- Developer: In Utero
- Publishers: Ubi Soft (PS2, Windows) BigBen Interactive (DC)
- Director: Yann Orhan
- Producer: Yves Guillemot
- Artist: Stéphane Bachelet
- Writers: Yann Orhan Stéphane Bachelet Guillaune Eluerd
- Composer: Bertrand Eluerd
- Platforms: Dreamcast, PlayStation 2, Windows
- Release: EU: Oct 4, 2001 (PC); EU: December 7, 2001 (PS2); EU: April 26, 2002 (DC);
- Genre: Platformer
- Mode: Single-player

= Evil Twin: Cyprien's Chronicles =

2001 video game

Evil Twin: Cyprien's Chronicles is a platform game developed by Ubi Soft and In Utero for the Dreamcast, PlayStation 2, and Windows.

==Gameplay==
The player takes control of a young orphan named Cyprien, who ventures through a nightmarish world and can transform into a superhero version of himself named Supercyp during his journey to Loren Darith to free his teddy bear, Lenny.

==Story==
The story begins with Cyprien standing by a running sink in the restroom of his orphanage home and staring into the restroom mirror when his buddy Dave enters, asks him if he's okay, and invites him to come out into the main room so that the two of them could join in celebrating Cyprien's birthday. When they arrive, Cyprien's other friends, Vince, Joey, and Steve are waiting for him. He enters the room, completely apathetic and depressed. Steve explains that Cyprien's parents had died on his birthday and Cyprien leaves the room.

He is greeted by Lenny, his teddy bear and imaginary friend. Cyprien, already irritated with the flood of questions from his friends, becomes hysterical and tells Lenny that he is only a toy, and condemns Lenny's world (Undabed) to oblivion.

Cyprien begins to laugh and the room darkens, Lenny disappears and Cyprien's friends are being grabbed by dark shadowy tentacles. After the havok subsides, Cyprien awakens from his unconscious state and cannot find Lenny. He is then teleported to Undabed, and is greeted by Wilbur, a friend of Lenny's.

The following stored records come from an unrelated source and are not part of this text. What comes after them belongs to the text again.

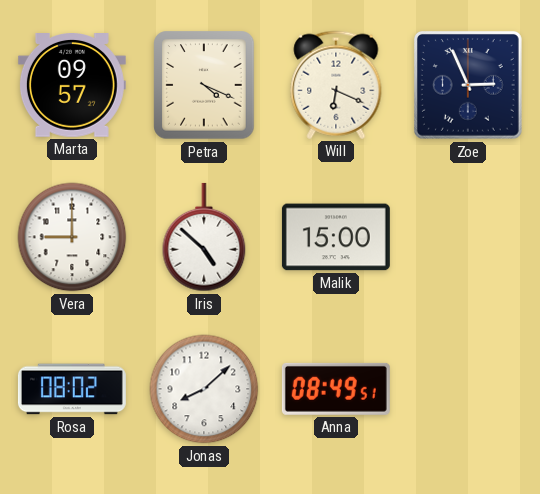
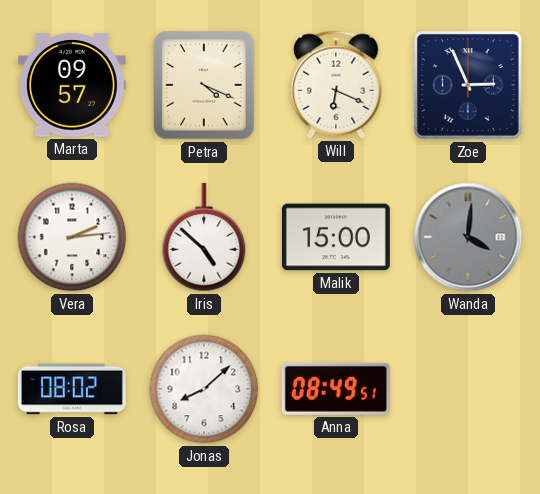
Vera: 9:00 -> 2:14
Wanda: none -> 4:01
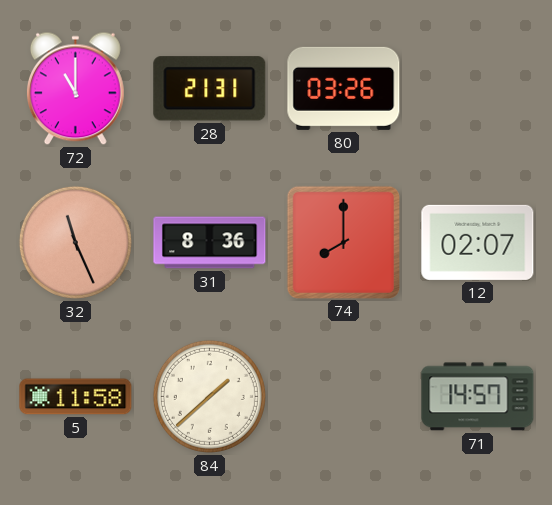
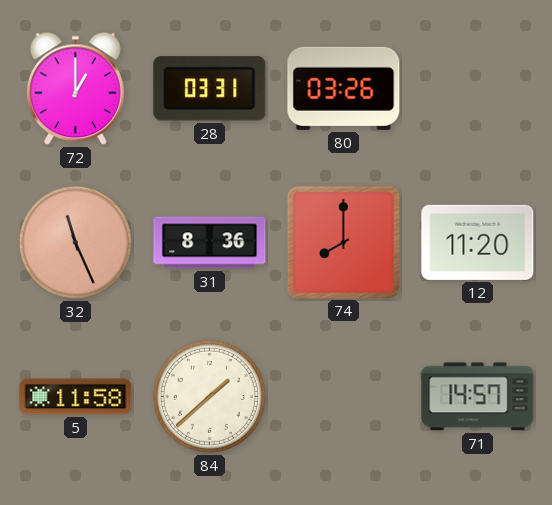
72: 11:00 -> 1:00
28: 21:31 -> 03:31
12: 02:07 -> 11:20
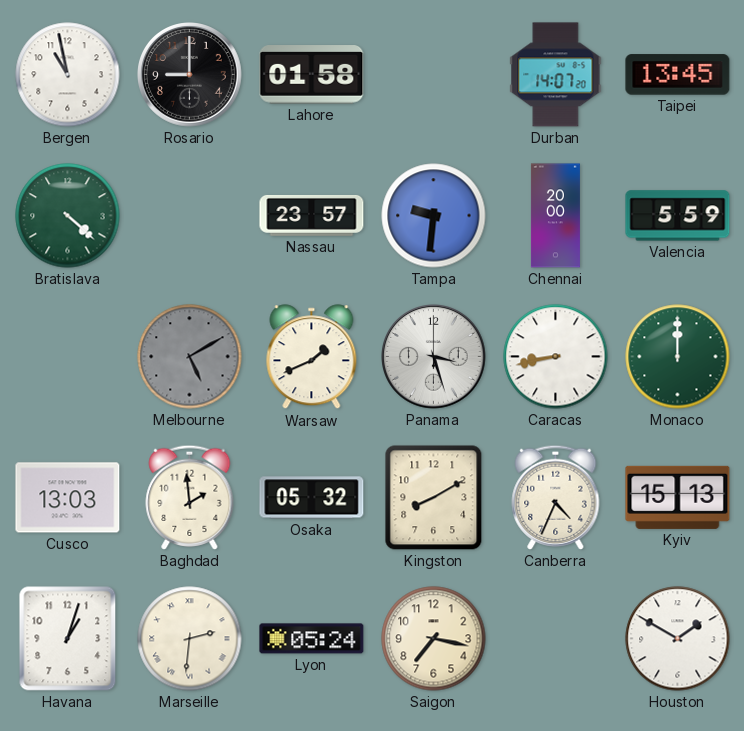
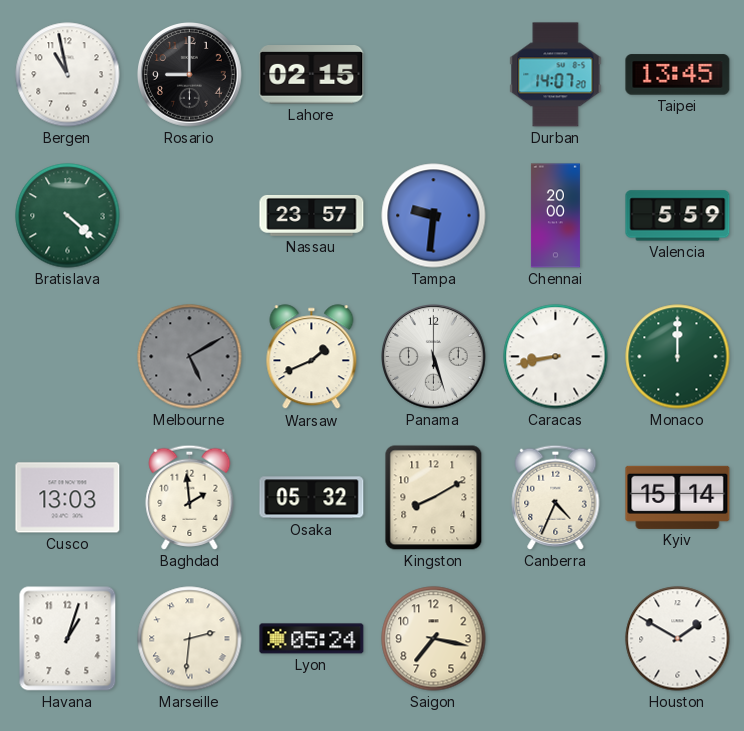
Lahore: 01:58 -> 02:15
Panama: 3:27 -> 5:27
Kyiv: 15:13 -> 15:14
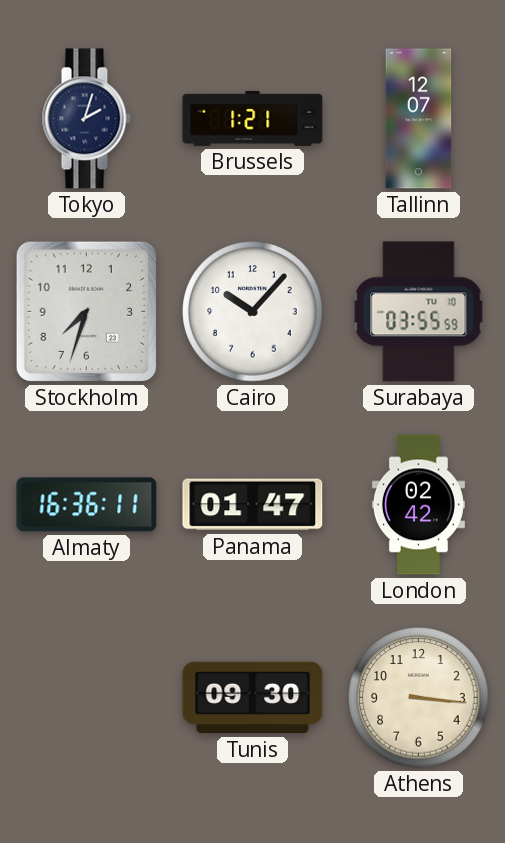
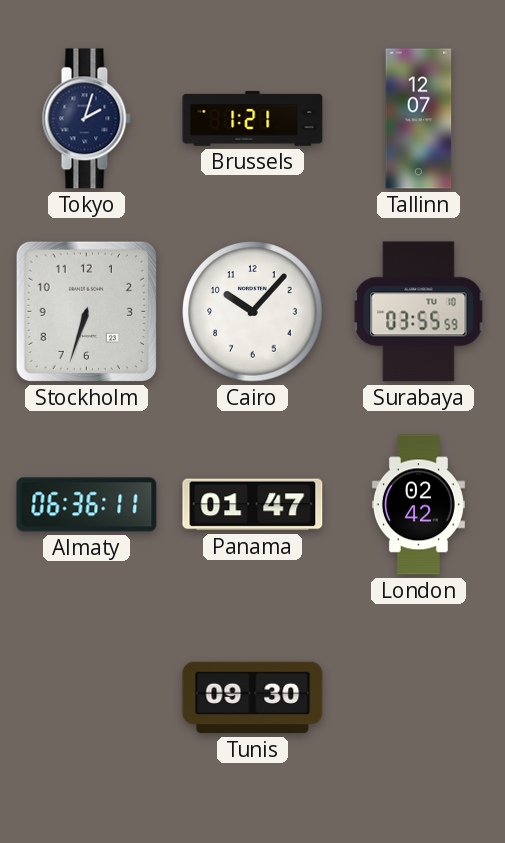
Stockholm: 7:33 -> 6:33
Almaty: 16:36 -> 06:36
Athens: 3:16 -> none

Wilbur then explains that a great wave swept everything away and a massive tower (Loren Darith) appeared, and in that tower lived a hideous creature named the "Master". The Master manipulated the people of Undabed by erasing all traces of the past and entrusted a key to the people of Demi Island, called "The Great Zippete".

Lenny went to Demi Island to obtain that very key, and was nearly able to get it. However, the Master's troops arrested Lenny before he could get his hands on it.

The Master took control of Demi Island by convincing the Demi people (whose bodies are split in two) that their bodies were once whole, and took away the Zippete and lied that it was vestige of when the Demi's where whole. The Master then divided the Zippete into four pieces, each scattered on 4 different worlds. It is then up to Cyprien to acquire the 4 parts of the Great Zippete, and free Lenny.

==Development==
The game was originally intended to be released in late 1999 under the title of "Evil Twin" but was later delayed due to financial reasons. A gameplay video of the game was available on the Sega Dreamcast "Dreamon Collection 4" demo disc.

==Release==
Evil Twin: Cyprien's Chronicles was released in Europe only and was one of the last PAL Dreamcast released games with a version distributed by BigBen Interactive. The game was exclusive to Game Stores Group and was also released for PlayStation 2 in December 2001.

==Soundtrack==

The soundtrack didn't become available until 2010 when it was released under Bertrand Eluerd's Bandcamp account, compiled into three volumes. The first two volumes feature the in-game music with the third volume being a collection of leftovers, demos, and a couple of tracks from the aborted Evil Twin II project.

==Reception==
Evil Twin: Cyprien's Chronicles received mixed reviews from various review sites. The game was praised for its level design, art direction and music by composer Bertrand Eluerd but also criticized for its poor controls and awkward camera. The Sega Dreamcast version of the game only saw a release in the PAL territory (Europe, Hong Kong, Australia and New Zealand).